═══ Material for this task ═══

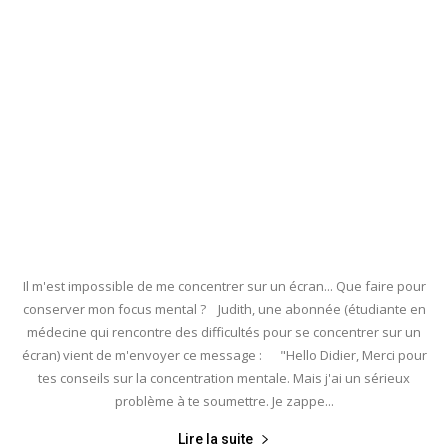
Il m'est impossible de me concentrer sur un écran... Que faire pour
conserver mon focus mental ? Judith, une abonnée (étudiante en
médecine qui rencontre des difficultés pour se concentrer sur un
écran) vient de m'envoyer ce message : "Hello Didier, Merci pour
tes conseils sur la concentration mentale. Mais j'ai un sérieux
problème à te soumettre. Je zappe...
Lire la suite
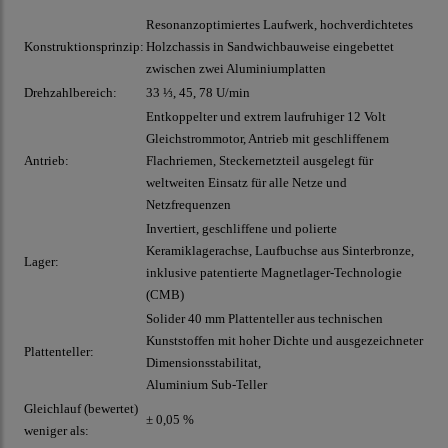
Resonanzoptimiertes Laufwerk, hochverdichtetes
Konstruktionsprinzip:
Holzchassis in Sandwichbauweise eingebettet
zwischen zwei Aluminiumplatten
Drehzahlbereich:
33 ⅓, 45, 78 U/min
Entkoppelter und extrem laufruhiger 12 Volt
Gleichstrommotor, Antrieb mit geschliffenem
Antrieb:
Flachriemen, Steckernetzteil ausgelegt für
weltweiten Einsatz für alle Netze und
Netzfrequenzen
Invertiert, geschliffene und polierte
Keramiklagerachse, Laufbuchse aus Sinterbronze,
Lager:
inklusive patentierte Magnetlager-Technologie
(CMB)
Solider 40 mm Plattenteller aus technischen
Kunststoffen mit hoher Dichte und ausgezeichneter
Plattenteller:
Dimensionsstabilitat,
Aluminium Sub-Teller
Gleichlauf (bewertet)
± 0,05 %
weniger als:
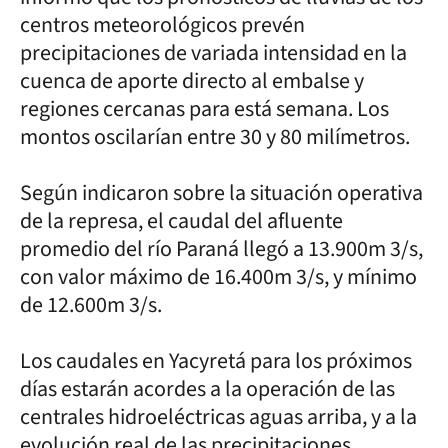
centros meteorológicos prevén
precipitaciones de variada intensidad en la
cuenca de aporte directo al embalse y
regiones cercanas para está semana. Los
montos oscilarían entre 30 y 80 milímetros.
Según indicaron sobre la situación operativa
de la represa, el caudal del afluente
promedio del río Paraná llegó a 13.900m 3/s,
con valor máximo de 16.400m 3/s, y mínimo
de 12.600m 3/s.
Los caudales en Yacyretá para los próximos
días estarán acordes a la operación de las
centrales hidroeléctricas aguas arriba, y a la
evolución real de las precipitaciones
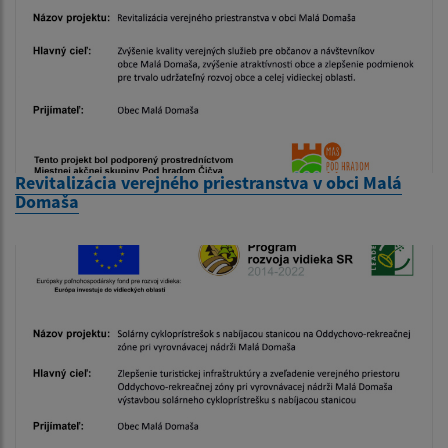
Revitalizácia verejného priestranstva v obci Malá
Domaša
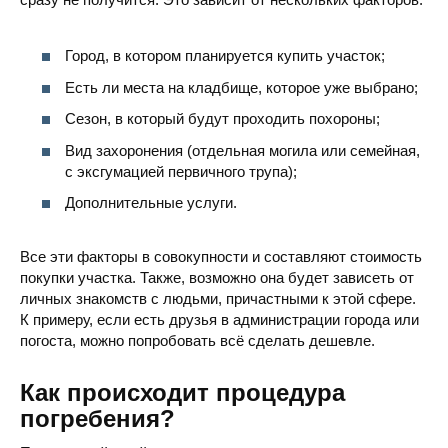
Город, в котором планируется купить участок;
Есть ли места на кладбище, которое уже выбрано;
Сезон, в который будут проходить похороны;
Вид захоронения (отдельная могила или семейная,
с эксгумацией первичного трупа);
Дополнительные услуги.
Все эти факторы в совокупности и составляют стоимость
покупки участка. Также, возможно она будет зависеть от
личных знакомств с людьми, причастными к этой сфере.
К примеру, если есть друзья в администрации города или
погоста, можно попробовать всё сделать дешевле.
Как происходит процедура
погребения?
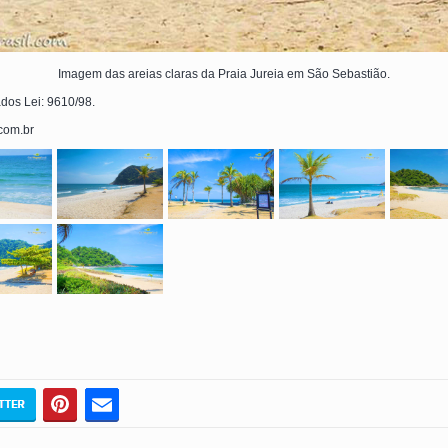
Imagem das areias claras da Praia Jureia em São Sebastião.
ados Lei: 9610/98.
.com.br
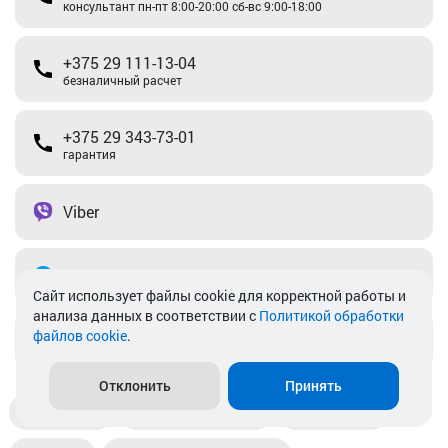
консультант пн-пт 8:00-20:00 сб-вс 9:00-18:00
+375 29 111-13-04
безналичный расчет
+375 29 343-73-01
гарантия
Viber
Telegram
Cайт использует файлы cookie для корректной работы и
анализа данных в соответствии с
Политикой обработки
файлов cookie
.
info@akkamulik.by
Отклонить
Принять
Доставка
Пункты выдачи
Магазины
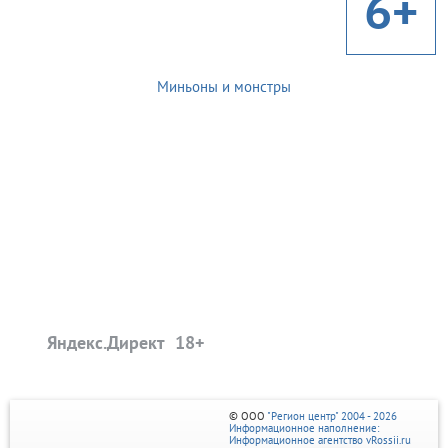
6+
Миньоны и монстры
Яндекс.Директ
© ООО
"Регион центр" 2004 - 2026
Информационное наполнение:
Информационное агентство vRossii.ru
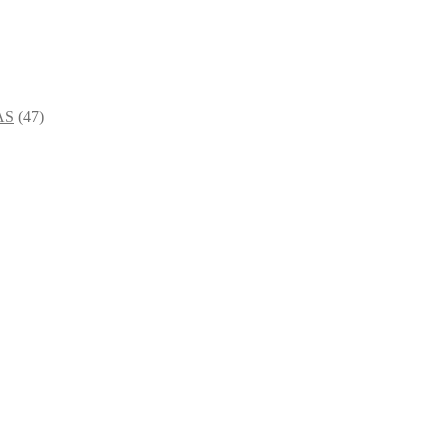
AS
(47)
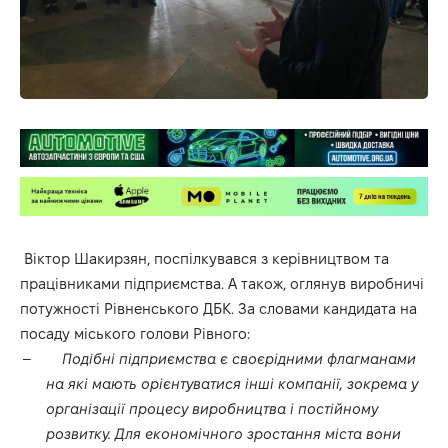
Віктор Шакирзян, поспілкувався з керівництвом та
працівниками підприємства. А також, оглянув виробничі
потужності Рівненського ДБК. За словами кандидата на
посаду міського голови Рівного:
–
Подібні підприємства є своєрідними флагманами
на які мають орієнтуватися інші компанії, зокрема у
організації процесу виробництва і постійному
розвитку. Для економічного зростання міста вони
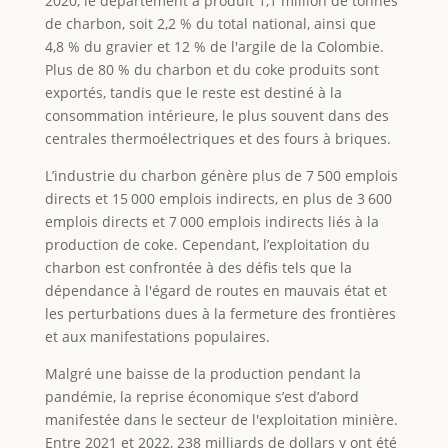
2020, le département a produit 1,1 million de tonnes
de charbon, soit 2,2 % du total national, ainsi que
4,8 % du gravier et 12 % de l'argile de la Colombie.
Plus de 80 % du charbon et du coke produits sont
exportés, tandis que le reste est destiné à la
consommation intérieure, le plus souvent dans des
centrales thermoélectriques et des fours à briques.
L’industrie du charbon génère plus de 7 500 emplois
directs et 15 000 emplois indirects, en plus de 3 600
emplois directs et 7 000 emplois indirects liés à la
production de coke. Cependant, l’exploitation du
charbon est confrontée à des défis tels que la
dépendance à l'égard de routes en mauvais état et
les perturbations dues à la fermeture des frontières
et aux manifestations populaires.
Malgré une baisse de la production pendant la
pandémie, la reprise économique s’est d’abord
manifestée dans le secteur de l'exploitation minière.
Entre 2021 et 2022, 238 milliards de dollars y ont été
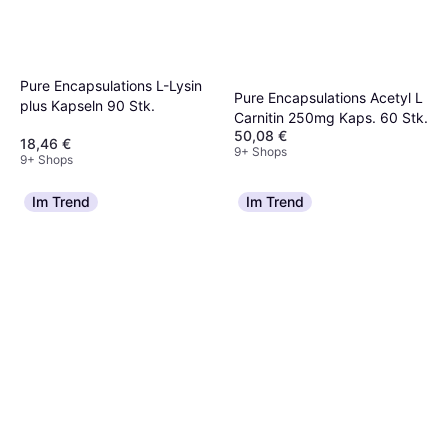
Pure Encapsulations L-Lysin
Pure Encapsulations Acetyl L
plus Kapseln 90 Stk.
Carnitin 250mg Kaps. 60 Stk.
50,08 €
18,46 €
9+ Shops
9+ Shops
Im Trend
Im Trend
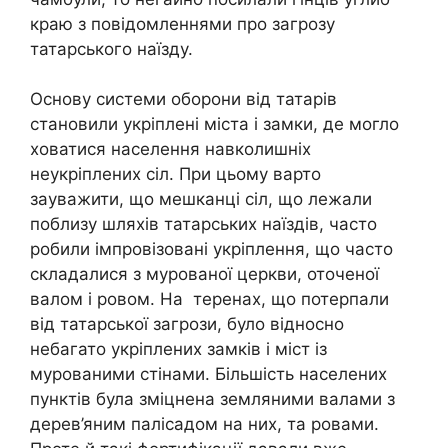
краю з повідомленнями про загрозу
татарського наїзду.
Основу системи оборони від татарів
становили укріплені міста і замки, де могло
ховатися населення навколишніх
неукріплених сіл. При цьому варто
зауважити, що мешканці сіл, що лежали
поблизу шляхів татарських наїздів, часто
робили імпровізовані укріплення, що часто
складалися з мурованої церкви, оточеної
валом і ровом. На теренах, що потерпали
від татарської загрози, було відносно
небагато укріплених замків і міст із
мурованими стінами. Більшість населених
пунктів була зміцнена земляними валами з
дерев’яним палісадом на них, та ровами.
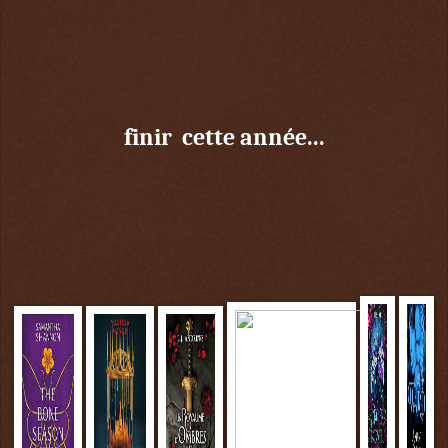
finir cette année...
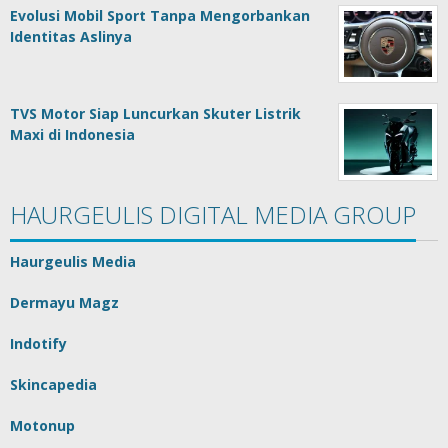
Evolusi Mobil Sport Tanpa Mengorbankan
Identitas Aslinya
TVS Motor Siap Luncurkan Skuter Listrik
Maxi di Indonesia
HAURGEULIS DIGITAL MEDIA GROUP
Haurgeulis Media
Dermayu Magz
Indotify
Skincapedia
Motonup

═══

* **Task item**: Apart from the pictures, every record must be set down exactly.

* **Response area**:
Il m'est impossible de me concentrer sur un écran... Que faire pour
conserver mon focus mental ? Judith, une abonnée (étudiante en
médecine qui rencontre des difficultés pour se concentrer sur un
écran) vient de m'envoyer ce message : "Hello Didier, Merci pour
tes conseils sur la concentration mentale. Mais j'ai un sérieux
problème à te soumettre. Je zappe...
Lire la suite
Resonanzoptimiertes Laufwerk, hochverdichtetes
Konstruktionsprinzip:
Holzchassis in Sandwichbauweise eingebettet
zwischen zwei Aluminiumplatten
Drehzahlbereich:
33 ⅓, 45, 78 U/min
Entkoppelter und extrem laufruhiger 12 Volt
Gleichstrommotor, Antrieb mit geschliffenem
Antrieb:
Flachriemen, Steckernetzteil ausgelegt für
weltweiten Einsatz für alle Netze und
Netzfrequenzen
Invertiert, geschliffene und polierte
Keramiklagerachse, Laufbuchse aus Sinterbronze,
Lager:
inklusive patentierte Magnetlager-Technologie
(CMB)
Solider 40 mm Plattenteller aus technischen
Kunststoffen mit hoher Dichte und ausgezeichneter
Plattenteller:
Dimensionsstabilitat,
Aluminium Sub-Teller
Gleichlauf (bewertet)
± 0,05 %
weniger als:
centros meteorológicos prevén
precipitaciones de variada intensidad en la
cuenca de aporte directo al embalse y
regiones cercanas para está semana. Los
montos oscilarían entre 30 y 80 milímetros.
Según indicaron sobre la situación operativa
de la represa, el caudal del afluente
promedio del río Paraná llegó a 13.900m 3/s,
con valor máximo de 16.400m 3/s, y mínimo
de 12.600m 3/s.
Los caudales en Yacyretá para los próximos
días estarán acordes a la operación de las
centrales hidroeléctricas aguas arriba, y a la
evolución real de las precipitaciones
Revitalizácia verejného priestranstva v obci Malá
Domaša
Город, в котором планируется купить участок;
Есть ли места на кладбище, которое уже выбрано;
Сезон, в который будут проходить похороны;
Вид захоронения (отдельная могила или семейная,
с эксгумацией первичного трупа);
Дополнительные услуги.
Все эти факторы в совокупности и составляют стоимость
покупки участка. Также, возможно она будет зависеть от
личных знакомств с людьми, причастными к этой сфере.
К примеру, если есть друзья в администрации города или
погоста, можно попробовать всё сделать дешевле.
Как происходит процедура
погребения?
Imagem das areias claras da Praia Jureia em São Sebastião.
ados Lei: 9610/98.
.com.br
консультант пн-пт 8:00-20:00 сб-вс 9:00-18:00
+375 29 111-13-04
безналичный расчет
+375 29 343-73-01
гарантия
Viber
Telegram
Cайт использует файлы cookie для корректной работы и
анализа данных в соответствии с
Политикой обработки
файлов cookie
.
info@akkamulik.by
Отклонить
Принять
Доставка
Пункты выдачи
Магазины
6+
Миньоны и монстры
Яндекс.Директ
© ООО
"Регион центр" 2004 - 2026
Информационное наполнение:
Информационное агентство vRossii.ru
AS
(47)
Віктор Шакирзян, поспілкувався з керівництвом та
працівниками підприємства. А також, оглянув виробничі
потужності Рівненського ДБК. За словами кандидата на
посаду міського голови Рівного:
–
Подібні підприємства є своєрідними флагманами
на які мають орієнтуватися інші компанії, зокрема у
організації процесу виробництва і постійному
розвитку. Для економічного зростання міста вони
2020, le département a produit 1,1 million de tonnes
de charbon, soit 2,2 % du total national, ainsi que
4,8 % du gravier et 12 % de l'argile de la Colombie.
Plus de 80 % du charbon et du coke produits sont
exportés, tandis que le reste est destiné à la
consommation intérieure, le plus souvent dans des
centrales thermoélectriques et des fours à briques.
L’industrie du charbon génère plus de 7 500 emplois
directs et 15 000 emplois indirects, en plus de 3 600
emplois directs et 7 000 emplois indirects liés à la
production de coke. Cependant, l’exploitation du
charbon est confrontée à des défis tels que la
dépendance à l'égard de routes en mauvais état et
les perturbations dues à la fermeture des frontières
et aux manifestations populaires.
Malgré une baisse de la production pendant la
pandémie, la reprise économique s’est d’abord
manifestée dans le secteur de l'exploitation minière.
Entre 2021 et 2022, 238 milliards de dollars y ont été
Pure Encapsulations L-Lysin
Pure Encapsulations Acetyl L
plus Kapseln 90 Stk.
Carnitin 250mg Kaps. 60 Stk.
50,08 €
18,46 €
9+ Shops
9+ Shops
Im Trend
Im Trend
краю з повідомленнями про загрозу
татарського наїзду.
Основу системи оборони від татарів
становили укріплені міста і замки, де могло
ховатися населення навколишніх
неукріплених сіл. При цьому варто
зауважити, що мешканці сіл, що лежали
поблизу шляхів татарських наїздів, часто
робили імпровізовані укріплення, що часто
складалися з мурованої церкви, оточеної
валом і ровом. На теренах, що потерпали
від татарської загрози, було відносно
небагато укріплених замків і міст із
мурованими стінами. Більшість населених
пунктів була зміцнена земляними валами з
дерев’яним палісадом на них, та ровами.
finir cette année...
Evolusi Mobil Sport Tanpa Mengorbankan
Identitas Aslinya
TVS Motor Siap Luncurkan Skuter Listrik
Maxi di Indonesia
HAURGEULIS DIGITAL MEDIA GROUP
Haurgeulis Media
Dermayu Magz
Indotify
Skincapedia
Motonup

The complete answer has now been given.